Esta mujer, influyente por excelencia, no sólo construyó un imperio empresarial mundial duradero: creó toda una industria.
Elizabeth Arden hacía experimentos en la cocina de su casa, luego ya tuvo su propio laboratorio y creó productos de belleza como el maquillaje de ojos y la barra de labios roja, y clásicos como Eight Hour Cream, el primer producto de belleza multifunción. También es conocido como el “tratamiento de belleza todoterreno” porque incluye los cuatro pasos básicos: limpiar, tonificar, hidratar y nutrir.
Esta empresaria nacida en Canadá fue la primera en lanzar cosméticos de muestra. También estableció el concepto de “belleza total” que se refiere a un cuidado integral que va más allá del uso de productos cosméticos, sino un sistema virtuoso que promueve el bienestar general.
Elizabeth Arden creía en la reinvención, la innovación y la redefinición constante de la belleza. Estaba convencida de que es posible lograr lo que parece imposible. Así, se esforzaba por empoderar a las mujeres a través de la belleza para que se sintieran verdaderamente bellas y seguras de sí mismas.
El comienzo de Elizabeth Arden se remonta al año 1910 (hace 115 años) cuando esta empresaria legendaria abrió su primer salón Red Door (Puerta Roja) en la Quinta Avenida en Nueva York. Era un local muy discreto; y contaba solo con lo necesario.
Antes de abrir su primer salón, Elizabeth Arden se asoció con la experta de belleza Elizabeth Hubbard. La sociedad solo duró un año. Pero, Arden seguía con la idea de tener su estética, sin embargo, los bancos no quisieron prestarle dinero porque no les parecía bien que una mujer soltera tuviera un negocio. Así que, le pidió 6,000 dólares a su hermano. Seis meses después liquidó ese préstamo.
Pionera en productos cosméticos científicos, spas y marketing femenino, la marca de Elizabeth Arden alcanzó más de 150 salones de lujo y 1,000 productos en más de 22 países durante su vida.

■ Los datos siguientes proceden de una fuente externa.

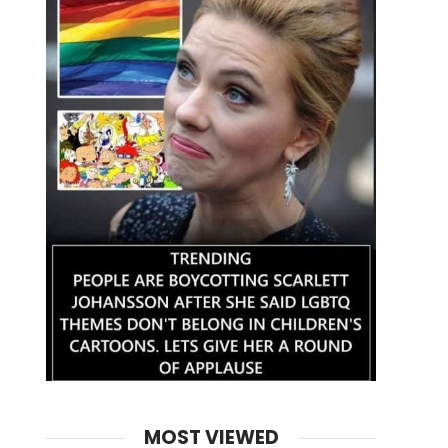
MOST VIEWED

Desde sus inicios, ella demostró una gran ambición que la llevó a construir uno de los primeros y más exitosos imperios de belleza a nivel mundial; y que trascendió las fronteras de Estados Unidos.

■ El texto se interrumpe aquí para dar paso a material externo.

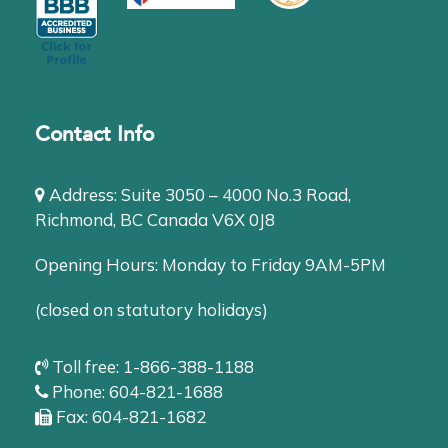
Contact Info
Address: Suite 3050 – 4000 No.3 Road,
Richmond, BC Canada V6X 0J8
Opening Hours: Monday to Friday 9AM-5PM
(closed on statutory holidays)
Toll free: 1-866-388-1188
Phone: 604-821-1688
Fax: 604-821-1682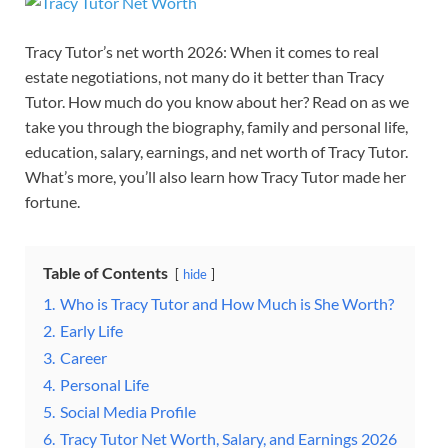
Tracy Tutor’s net worth 2026: When it comes to real
estate negotiations, not many do it better than Tracy
Tutor. How much do you know about her? Read on as we
take you through the biography, family and personal life,
education, salary, earnings, and net worth of Tracy Tutor.
What’s more, you’ll also learn how Tracy Tutor made her
fortune.
Table of Contents
hide
1.
Who is Tracy Tutor and How Much is She Worth?
2.
Early Life
3.
Career
4.
Personal Life
5.
Social Media Profile
6.
Tracy Tutor Net Worth, Salary, and Earnings 2026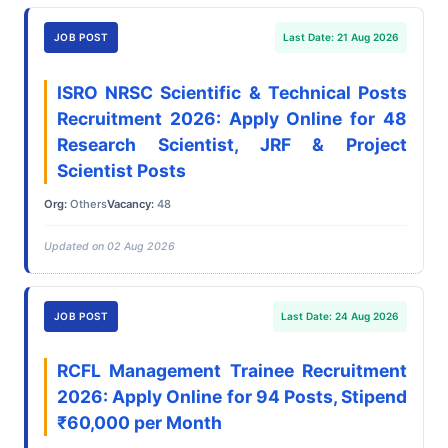
JOB POST
Last Date: 21 Aug 2026
ISRO NRSC Scientific & Technical Posts
Recruitment 2026: Apply Online for 48
Research Scientist, JRF & Project
Scientist Posts
Org:
Others
Vacancy:
48
Updated on 02 Aug 2026
JOB POST
Last Date: 24 Aug 2026
RCFL Management Trainee Recruitment
2026: Apply Online for 94 Posts, Stipend
₹60,000 per Month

Su visión integral: combinar innovación científica, packaging lujoso, cuidado multisensorial y marketing aspiracional para redefinir la industria.
Elizabeth Arden falleció a los 84 años con un imperio de belleza global de 60 millones de dólares al año. Murió en 1966 (hace 59 años) en Nueva York. En 1971, Eli Lilly compró la empresa de Elizabeth Arden por 38 millones de dólares. En 2016 el negocio pasó a manos de Revlon. Hoy en día se estima su valor en más de 1,300 millones de dólares.